鮮血が舞う。しかしすぐ様、それはミラの口の中へと吸い込まれていく。

「ああ、美味しい……っ!これが、光の子の味なのね?んん、なんて甘美なのかしら。うふ、うふふ。もっと早くにこうしておけばよかったわ!!そこの、小蝿ちゃん!あんたは次よ。大人しく待っていなさいな」

 ごくりと喉を鳴らしながら血を含み、ミラの視線はオリヴィエに向かっていた。

 ここで逃げるという考えはない。オリヴィエは短剣を握り、ミラの前に躍り出た。

 

 同時刻。

 アーサーは必死に駆けながら冷静さを失っていた。

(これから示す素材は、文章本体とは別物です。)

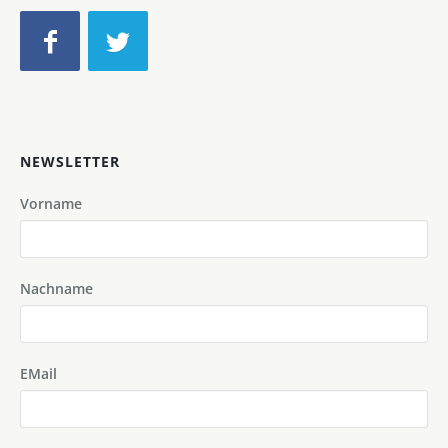
NEWSLETTER
Vorname
Nachname
EMail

旧神殿に向かうには、公爵邸を通過しなければならず、何も知らない門番たちは狼狽え、アーサーを止めようとする。

「緊急事態だ!そこを退け!」

 そうはいっても、門番たちも訳もわからず通すわけにはいかない。公爵邸で何やら騒ぎになっているようだが、外門までは、まだ情報が入ってきていないのだ。

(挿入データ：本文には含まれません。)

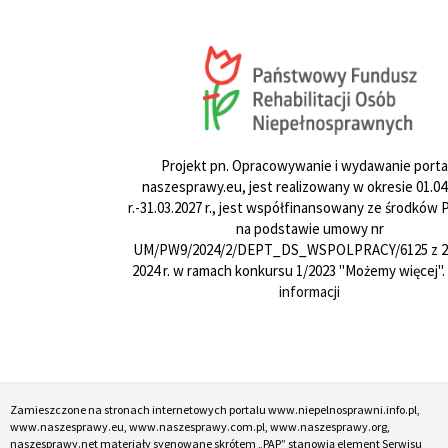
Projekt pn. Opracowywanie i wydawanie porta
naszesprawy.eu, jest realizowany w okresie 01.04
r.-31.03.2027 r., jest współfinansowany ze środków
na podstawie umowy nr
UM/PW9/2024/2/DEPT_DS_WSPOLPRACY/6125 z 24
2024 r. w ramach konkursu 1/2023 "Możemy więcej".
informacji
Zamieszczone na stronach internetowych portalu www.niepelnosprawni.info.pl,
www.naszesprawy.eu, www.naszesprawy.com.pl, www.naszesprawy.org,
naszesprawy.net materiały sygnowane skrótem „PAP” stanowią element Serwisu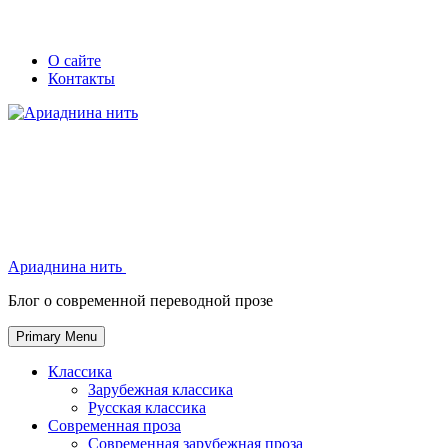
Skip
Secondary
Secondary
О сайте
to
Контакты
left
right
content
navigation
navigation
Ариаднина нить
Ариаднина нить
Блог о современной переводной прозе
Primary Menu
Классика
Зарубежная классика
Русская классика
Современная проза
Современная зарубежная проза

「邪魔をすれば切る!そこを退け!オリヴィエの危機なんだ!」

 オリヴィエの危機。そう、冷静でいられるわけがないのだ。

 早く。早くいかなければ。

「そういえば2時間ほど前にオリヴィエ・キーヴァ伯が訪れてきていたな」と門番の1人が呟き、公爵邸の騒ぎと何か関係があるのだろうか、と訝しむ。

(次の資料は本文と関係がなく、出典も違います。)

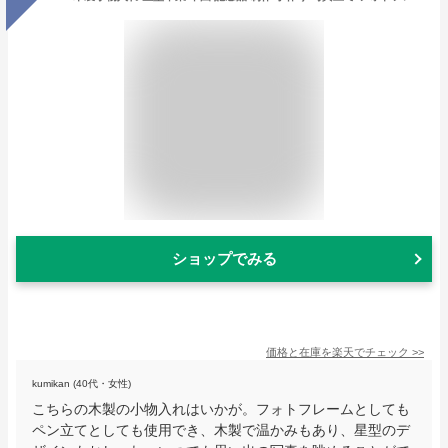
ショップでみる
価格と在庫を
楽天
でチェック
>>
kumikan (40代・女性)
こちらの木製の小物入れはいかが。フォトフレームとしても
ペン立てとしても使用でき、木製で温かみもあり、星型のデ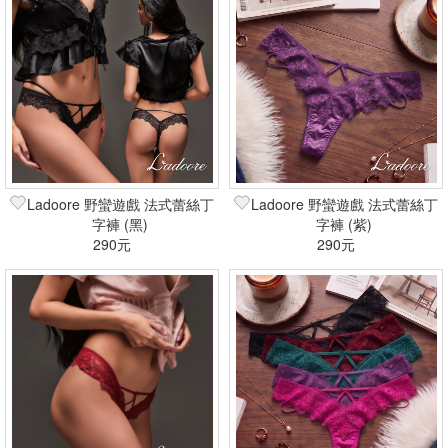
Ladoore 野蠻遊戲 法式蕾絲丁
Ladoore 野蠻遊戲 法式蕾絲丁
字褲 (黑)
字褲 (紫)
290元
290元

「おい、わかっているのか!私を通さねば、帝国軍が攻めてくるぞ!それでもいいのか!」

 殺気立つ顔でそのようなことを言われれば、門番たちは狼狽た。なにしろ帝国の皇子殿下だ。緊急の用らしいし、通さなければ後でお咎めを食らう可能性もある。脅しではない、と感じ取った2人の門番は恐る恐るアーサーに道を開けた。

「恩にきる!」

 こうして、アーサーに切り刻まれることなく、門番たちは生き延びたのだが、その後で大公が惨殺されたと聞いて、紙のように顔色を白くした事は言うまでもない。


「頼む、オリヴィエ……!1人で危険な事はしないでくれよ…っ」

 焦るアーサーの言葉は、森の中へ吸い込まれていった。